Uma aldeia, um festival, uma lição para o futuro

Foto
Entre 16 e 19 de Agosto. Este ano, Cem Soldos receberá o maior Bons Sons de sempre. Quatro dezenas de concertos, numa mostra eclética e intergeracional: a voz de Vitorino e a bateria siamesa dos PAUS; o jazz de Maria João & Mário Laginha e o blues de Legendary Tigerman; o fado idiossincrático de António Zambujo e as canções surpreendentes d"Os Passos em Volta; a ponte Luanda-Lisboa de Batida e a música experimental de Gabriel Ferrandini & Pedro Sousa

Cem Soldos é uma aldeia nas proximidades de Tomar que, desde 2006, montou algo que a colocou no mapa: um festival dedicado à música portuguesa chamado Bons Sons. Numa altura em que os festivais são cada vez mais acontecimentos padronizados, urge descobri-lo. Porque é um acontecimento cultural, uma experiência social e, no limite, um manifesto político.

Aqui fazem-se coisas. Ao sol inclemente, dois homens serram madeira para construir as placas a que darão uso daí a duas semanas. Protegidos pela sombra da árvore e de um pequeno armazém, outros dão cor e inscrições às placas cortadas: Bons Sons, indica uma das muitas dezenas que vão nascendo no estaleiro. Aqui, ao lado do campo de futebol pelado, seis voluntários trabalham para construir o que a placa indica. Um festival de música chamado Bons Sons que não é apenas um festival de música. Trabalham sem receber. A recompensa deles será outra.
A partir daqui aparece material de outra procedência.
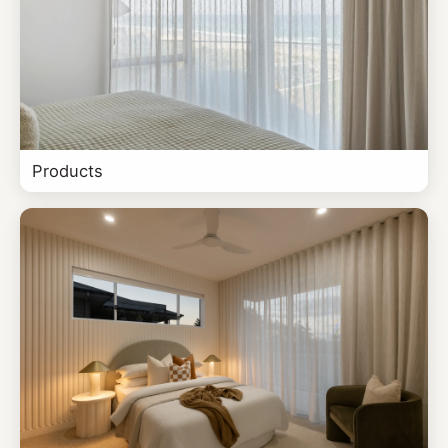
Products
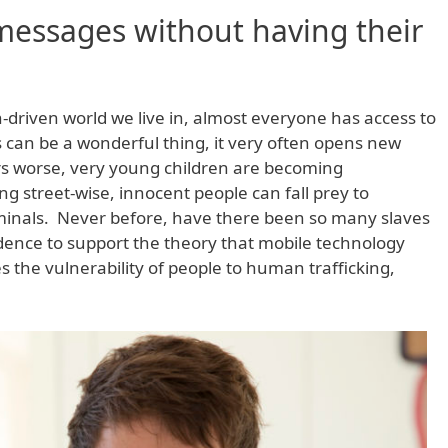
messages without having their
h-driven world we live in, almost everyone has access to
s can be a wonderful thing, it very often opens new
s worse, very young children are becoming
ng street-wise, innocent people can fall prey to
riminals. Never before, have there been so many slaves
idence to support the theory that mobile technology
 the vulnerability of people to human trafficking,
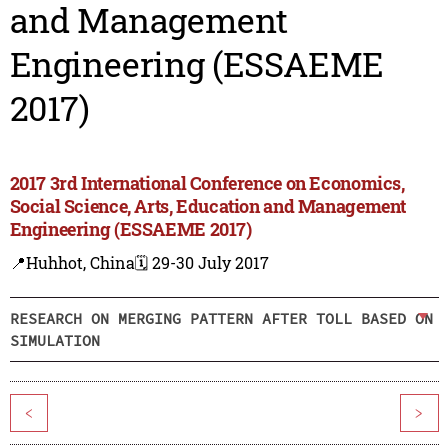
and Management
Engineering (ESSAEME
2017)
2017 3rd International Conference on Economics,
Social Science, Arts, Education and Management
Engineering (ESSAEME 2017)
📍Huhhot, China
🗓️ 29-30 July 2017
RESEARCH ON MERGING PATTERN AFTER TOLL BASED ON
SIMULATION
<
>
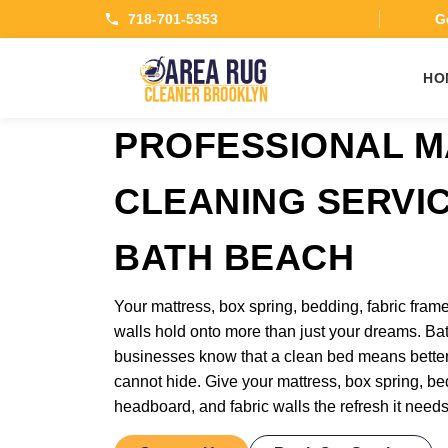
718-701-5353
Ge
HO
PROFESSIONAL M
CLEANING SERVI
BATH BEACH
Your mattress, box spring, bedding, fabric frame
walls hold onto more than just your dreams. Ba
businesses know that a clean bed means bette
cannot hide. Give your mattress, box spring, bed
headboard, and fabric walls the refresh it need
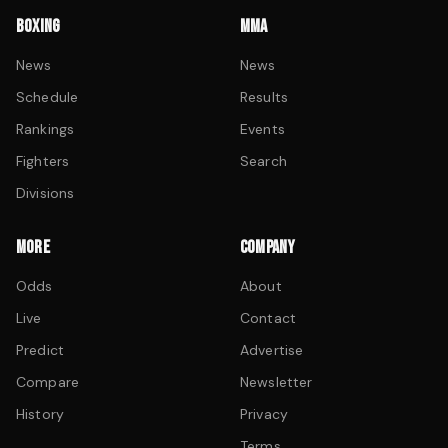
BOXING
MMA
News
News
Schedule
Results
Rankings
Events
Fighters
Search
Divisions
MORE
COMPANY
Odds
About
Live
Contact
Predict
Advertise
Compare
Newsletter
History
Privacy
Terms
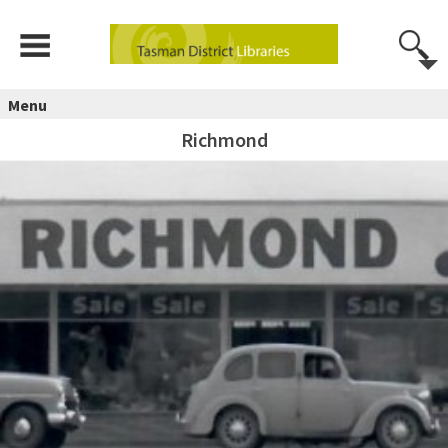
Menu
Richmond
Ao Largo do Rossio, centro nevrálgico da localidade, entramos na sede do Sport Clube Operário de Cem Soldos (SCOCS), aldeia da freguesia da Madalena a cinco quilómetros de Tomar. Na sala, muitos pares de olhos fixos em computadores portáteis e ouvidos colados ao telefone: o trabalho de bastidores carburando em bom ritmo. No salão adjacente, várias avós e duas netas aglomeradas à volta de uma mesa. Nela, estão dispostas dezenas de porta-chaves, colares de lã, pequenas lagartixas de pano coloridas, em forma de lua. As lagartixas, alcunhadas "tixas", estão a ser preparadas às centenas desde Março pelas mãos sábias que se dividem entre o pano, o crochet da lã e o meticuloso enrolar de pequenos papéis que servirão de rifas. Avós e netas trabalham desde Março. A sua recompensa é manterem-se activas, colaborar, participar.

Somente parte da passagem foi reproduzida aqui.